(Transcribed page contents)

= = = =

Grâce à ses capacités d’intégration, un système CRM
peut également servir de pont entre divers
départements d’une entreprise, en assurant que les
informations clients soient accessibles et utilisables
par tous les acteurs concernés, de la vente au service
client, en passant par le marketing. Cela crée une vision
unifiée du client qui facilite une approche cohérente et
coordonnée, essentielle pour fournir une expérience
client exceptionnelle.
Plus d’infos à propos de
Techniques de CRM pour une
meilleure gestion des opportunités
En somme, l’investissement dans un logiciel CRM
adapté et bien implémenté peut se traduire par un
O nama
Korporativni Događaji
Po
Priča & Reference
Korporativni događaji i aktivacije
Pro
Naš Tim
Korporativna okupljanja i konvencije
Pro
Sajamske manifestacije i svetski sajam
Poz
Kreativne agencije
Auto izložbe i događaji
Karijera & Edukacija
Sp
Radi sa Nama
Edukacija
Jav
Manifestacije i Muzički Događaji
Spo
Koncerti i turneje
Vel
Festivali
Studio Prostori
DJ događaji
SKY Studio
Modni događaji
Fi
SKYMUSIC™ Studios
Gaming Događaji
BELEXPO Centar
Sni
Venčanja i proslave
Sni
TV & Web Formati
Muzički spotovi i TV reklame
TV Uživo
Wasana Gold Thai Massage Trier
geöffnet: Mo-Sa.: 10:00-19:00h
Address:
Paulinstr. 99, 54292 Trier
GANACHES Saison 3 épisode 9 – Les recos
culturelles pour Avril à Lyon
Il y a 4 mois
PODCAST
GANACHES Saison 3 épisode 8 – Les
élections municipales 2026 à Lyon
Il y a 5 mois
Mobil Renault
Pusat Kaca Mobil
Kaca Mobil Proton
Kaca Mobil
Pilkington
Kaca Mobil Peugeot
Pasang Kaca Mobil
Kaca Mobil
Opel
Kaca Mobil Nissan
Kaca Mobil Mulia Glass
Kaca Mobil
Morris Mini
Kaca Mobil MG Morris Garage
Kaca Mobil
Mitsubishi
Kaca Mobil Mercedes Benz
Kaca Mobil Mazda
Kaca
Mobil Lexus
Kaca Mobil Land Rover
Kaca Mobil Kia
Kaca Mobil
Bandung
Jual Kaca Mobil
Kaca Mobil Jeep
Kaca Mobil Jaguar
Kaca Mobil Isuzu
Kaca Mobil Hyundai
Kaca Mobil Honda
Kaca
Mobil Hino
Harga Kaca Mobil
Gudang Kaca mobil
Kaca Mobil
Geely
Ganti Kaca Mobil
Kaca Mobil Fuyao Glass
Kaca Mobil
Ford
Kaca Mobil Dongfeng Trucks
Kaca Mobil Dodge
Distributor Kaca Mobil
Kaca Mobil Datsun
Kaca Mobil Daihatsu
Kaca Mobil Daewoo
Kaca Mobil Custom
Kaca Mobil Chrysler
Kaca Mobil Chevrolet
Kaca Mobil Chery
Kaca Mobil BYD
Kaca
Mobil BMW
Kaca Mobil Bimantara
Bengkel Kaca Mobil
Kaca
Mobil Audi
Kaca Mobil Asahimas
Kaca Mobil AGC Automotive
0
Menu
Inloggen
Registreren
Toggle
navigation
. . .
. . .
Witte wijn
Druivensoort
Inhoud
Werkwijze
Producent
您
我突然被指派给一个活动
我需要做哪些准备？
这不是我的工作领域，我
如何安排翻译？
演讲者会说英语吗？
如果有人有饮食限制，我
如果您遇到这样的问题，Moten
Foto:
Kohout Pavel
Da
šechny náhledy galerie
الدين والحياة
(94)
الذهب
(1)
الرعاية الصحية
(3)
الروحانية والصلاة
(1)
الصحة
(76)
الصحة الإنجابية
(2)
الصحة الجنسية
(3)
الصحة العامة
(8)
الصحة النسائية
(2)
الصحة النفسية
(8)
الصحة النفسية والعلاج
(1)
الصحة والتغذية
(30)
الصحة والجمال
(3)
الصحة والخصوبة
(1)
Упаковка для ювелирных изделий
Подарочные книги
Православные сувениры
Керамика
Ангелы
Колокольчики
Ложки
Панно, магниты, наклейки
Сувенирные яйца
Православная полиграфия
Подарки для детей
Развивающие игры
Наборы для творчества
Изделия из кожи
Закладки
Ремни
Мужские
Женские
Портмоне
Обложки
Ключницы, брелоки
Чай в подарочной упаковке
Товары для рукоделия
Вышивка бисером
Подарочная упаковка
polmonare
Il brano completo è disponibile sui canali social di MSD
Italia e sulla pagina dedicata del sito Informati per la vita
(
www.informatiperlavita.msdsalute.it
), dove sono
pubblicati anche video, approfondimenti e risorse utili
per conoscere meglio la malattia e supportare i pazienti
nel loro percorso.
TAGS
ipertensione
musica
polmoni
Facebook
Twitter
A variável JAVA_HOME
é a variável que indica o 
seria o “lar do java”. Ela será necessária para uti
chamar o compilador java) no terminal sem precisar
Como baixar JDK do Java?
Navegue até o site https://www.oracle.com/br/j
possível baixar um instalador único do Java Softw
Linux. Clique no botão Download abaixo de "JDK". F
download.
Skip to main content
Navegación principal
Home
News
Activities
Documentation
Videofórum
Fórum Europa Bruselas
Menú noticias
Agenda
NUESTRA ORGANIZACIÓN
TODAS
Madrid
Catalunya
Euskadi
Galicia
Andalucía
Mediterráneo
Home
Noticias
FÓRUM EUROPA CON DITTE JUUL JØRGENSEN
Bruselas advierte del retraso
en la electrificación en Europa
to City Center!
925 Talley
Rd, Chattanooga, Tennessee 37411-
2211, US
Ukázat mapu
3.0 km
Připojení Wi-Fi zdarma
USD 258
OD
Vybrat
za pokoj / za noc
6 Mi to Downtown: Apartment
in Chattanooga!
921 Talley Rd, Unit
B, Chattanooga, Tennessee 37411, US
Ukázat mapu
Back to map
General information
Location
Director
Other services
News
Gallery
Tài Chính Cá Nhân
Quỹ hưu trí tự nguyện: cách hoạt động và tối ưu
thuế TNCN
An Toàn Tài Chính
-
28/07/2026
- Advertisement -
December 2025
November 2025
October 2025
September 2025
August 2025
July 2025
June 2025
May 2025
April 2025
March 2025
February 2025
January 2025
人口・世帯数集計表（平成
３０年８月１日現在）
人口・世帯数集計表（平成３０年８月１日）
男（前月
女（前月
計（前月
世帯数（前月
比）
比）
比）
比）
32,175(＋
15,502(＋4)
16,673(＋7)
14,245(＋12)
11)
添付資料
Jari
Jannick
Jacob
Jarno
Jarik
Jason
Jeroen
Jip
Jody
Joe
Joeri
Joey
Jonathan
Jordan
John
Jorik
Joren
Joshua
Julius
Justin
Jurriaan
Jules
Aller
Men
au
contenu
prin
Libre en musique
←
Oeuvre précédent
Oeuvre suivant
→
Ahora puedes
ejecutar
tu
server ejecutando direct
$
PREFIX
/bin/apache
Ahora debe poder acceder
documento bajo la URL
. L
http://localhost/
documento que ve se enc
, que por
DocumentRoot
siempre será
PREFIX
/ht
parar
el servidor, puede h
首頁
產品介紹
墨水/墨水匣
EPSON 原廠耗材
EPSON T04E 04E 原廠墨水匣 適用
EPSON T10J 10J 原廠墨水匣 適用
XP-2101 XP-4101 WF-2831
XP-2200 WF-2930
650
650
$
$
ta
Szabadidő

= = = =

### [Exercise description]
Every entry must be printed again, exactly as it reads.

### [Result]
Grâce à ses capacités d’intégration, un système CRM
peut également servir de pont entre divers
départements d’une entreprise, en assurant que les
informations clients soient accessibles et utilisables
par tous les acteurs concernés, de la vente au service
client, en passant par le marketing. Cela crée une vision
unifiée du client qui facilite une approche cohérente et
coordonnée, essentielle pour fournir une expérience
client exceptionnelle.
Plus d’infos à propos de
Techniques de CRM pour une
meilleure gestion des opportunités
En somme, l’investissement dans un logiciel CRM
adapté et bien implémenté peut se traduire par un
O nama
Korporativni Događaji
Po
Priča & Reference
Korporativni događaji i aktivacije
Pro
Naš Tim
Korporativna okupljanja i konvencije
Pro
Sajamske manifestacije i svetski sajam
Poz
Kreativne agencije
Auto izložbe i događaji
Karijera & Edukacija
Sp
Radi sa Nama
Edukacija
Jav
Manifestacije i Muzički Događaji
Spo
Koncerti i turneje
Vel
Festivali
Studio Prostori
DJ događaji
SKY Studio
Modni događaji
Fi
SKYMUSIC™ Studios
Gaming Događaji
BELEXPO Centar
Sni
Venčanja i proslave
Sni
TV & Web Formati
Muzički spotovi i TV reklame
TV Uživo
Wasana Gold Thai Massage Trier
geöffnet: Mo-Sa.: 10:00-19:00h
Address:
Paulinstr. 99, 54292 Trier
GANACHES Saison 3 épisode 9 – Les recos
culturelles pour Avril à Lyon
Il y a 4 mois
PODCAST
GANACHES Saison 3 épisode 8 – Les
élections municipales 2026 à Lyon
Il y a 5 mois
Mobil Renault
Pusat Kaca Mobil
Kaca Mobil Proton
Kaca Mobil
Pilkington
Kaca Mobil Peugeot
Pasang Kaca Mobil
Kaca Mobil
Opel
Kaca Mobil Nissan
Kaca Mobil Mulia Glass
Kaca Mobil
Morris Mini
Kaca Mobil MG Morris Garage
Kaca Mobil
Mitsubishi
Kaca Mobil Mercedes Benz
Kaca Mobil Mazda
Kaca
Mobil Lexus
Kaca Mobil Land Rover
Kaca Mobil Kia
Kaca Mobil
Bandung
Jual Kaca Mobil
Kaca Mobil Jeep
Kaca Mobil Jaguar
Kaca Mobil Isuzu
Kaca Mobil Hyundai
Kaca Mobil Honda
Kaca
Mobil Hino
Harga Kaca Mobil
Gudang Kaca mobil
Kaca Mobil
Geely
Ganti Kaca Mobil
Kaca Mobil Fuyao Glass
Kaca Mobil
Ford
Kaca Mobil Dongfeng Trucks
Kaca Mobil Dodge
Distributor Kaca Mobil
Kaca Mobil Datsun
Kaca Mobil Daihatsu
Kaca Mobil Daewoo
Kaca Mobil Custom
Kaca Mobil Chrysler
Kaca Mobil Chevrolet
Kaca Mobil Chery
Kaca Mobil BYD
Kaca
Mobil BMW
Kaca Mobil Bimantara
Bengkel Kaca Mobil
Kaca
Mobil Audi
Kaca Mobil Asahimas
Kaca Mobil AGC Automotive
0
Menu
Inloggen
Registreren
Toggle
navigation
. . .
. . .
Witte wijn
Druivensoort
Inhoud
Werkwijze
Producent
您
我突然被指派给一个活动
我需要做哪些准备？
这不是我的工作领域，我
如何安排翻译？
演讲者会说英语吗？
如果有人有饮食限制，我
如果您遇到这样的问题，Moten
Foto:
Kohout Pavel
Da
šechny náhledy galerie
الدين والحياة
(94)
الذهب
(1)
الرعاية الصحية
(3)
الروحانية والصلاة
(1)
الصحة
(76)
الصحة الإنجابية
(2)
الصحة الجنسية
(3)
الصحة العامة
(8)
الصحة النسائية
(2)
الصحة النفسية
(8)
الصحة النفسية والعلاج
(1)
الصحة والتغذية
(30)
الصحة والجمال
(3)
الصحة والخصوبة
(1)
Упаковка для ювелирных изделий
Подарочные книги
Православные сувениры
Керамика
Ангелы
Колокольчики
Ложки
Панно, магниты, наклейки
Сувенирные яйца
Православная полиграфия
Подарки для детей
Развивающие игры
Наборы для творчества
Изделия из кожи
Закладки
Ремни
Мужские
Женские
Портмоне
Обложки
Ключницы, брелоки
Чай в подарочной упаковке
Товары для рукоделия
Вышивка бисером
Подарочная упаковка
polmonare
Il brano completo è disponibile sui canali social di MSD
Italia e sulla pagina dedicata del sito Informati per la vita
(
www.informatiperlavita.msdsalute.it
), dove sono
pubblicati anche video, approfondimenti e risorse utili
per conoscere meglio la malattia e supportare i pazienti
nel loro percorso.
TAGS
ipertensione
musica
polmoni
Facebook
Twitter
A variável JAVA_HOME
é a variável que indica o 
seria o “lar do java”. Ela será necessária para uti
chamar o compilador java) no terminal sem precisar
Como baixar JDK do Java?
Navegue até o site https://www.oracle.com/br/j
possível baixar um instalador único do Java Softw
Linux. Clique no botão Download abaixo de "JDK". F
download.
Skip to main content
Navegación principal
Home
News
Activities
Documentation
Videofórum
Fórum Europa Bruselas
Menú noticias
Agenda
NUESTRA ORGANIZACIÓN
TODAS
Madrid
Catalunya
Euskadi
Galicia
Andalucía
Mediterráneo
Home
Noticias
FÓRUM EUROPA CON DITTE JUUL JØRGENSEN
Bruselas advierte del retraso
en la electrificación en Europa
to City Center!
925 Talley
Rd, Chattanooga, Tennessee 37411-
2211, US
Ukázat mapu
3.0 km
Připojení Wi-Fi zdarma
USD 258
OD
Vybrat
za pokoj / za noc
6 Mi to Downtown: Apartment
in Chattanooga!
921 Talley Rd, Unit
B, Chattanooga, Tennessee 37411, US
Ukázat mapu
Back to map
General information
Location
Director
Other services
News
Gallery
Tài Chính Cá Nhân
Quỹ hưu trí tự nguyện: cách hoạt động và tối ưu
thuế TNCN
An Toàn Tài Chính
-
28/07/2026
- Advertisement -
December 2025
November 2025
October 2025
September 2025
August 2025
July 2025
June 2025
May 2025
April 2025
March 2025
February 2025
January 2025
人口・世帯数集計表（平成
３０年８月１日現在）
人口・世帯数集計表（平成３０年８月１日）
男（前月
女（前月
計（前月
世帯数（前月
比）
比）
比）
比）
32,175(＋
15,502(＋4)
16,673(＋7)
14,245(＋12)
11)
添付資料
Jari
Jannick
Jacob
Jarno
Jarik
Jason
Jeroen
Jip
Jody
Joe
Joeri
Joey
Jonathan
Jordan
John
Jorik
Joren
Joshua
Julius
Justin
Jurriaan
Jules
Aller
Men
au
contenu
prin
Libre en musique
←
Oeuvre précédent
Oeuvre suivant
→
Ahora puedes
ejecutar
tu
server ejecutando direct
$
PREFIX
/bin/apache
Ahora debe poder acceder
documento bajo la URL
. L
http://localhost/
documento que ve se enc
, que por
DocumentRoot
siempre será
PREFIX
/ht
parar
el servidor, puede h
首頁
產品介紹
墨水/墨水匣
EPSON 原廠耗材
EPSON T04E 04E 原廠墨水匣 適用
EPSON T10J 10J 原廠墨水匣 適用
XP-2101 XP-4101 WF-2831
XP-2200 WF-2930
650
650
$
$
ta
Szabadidő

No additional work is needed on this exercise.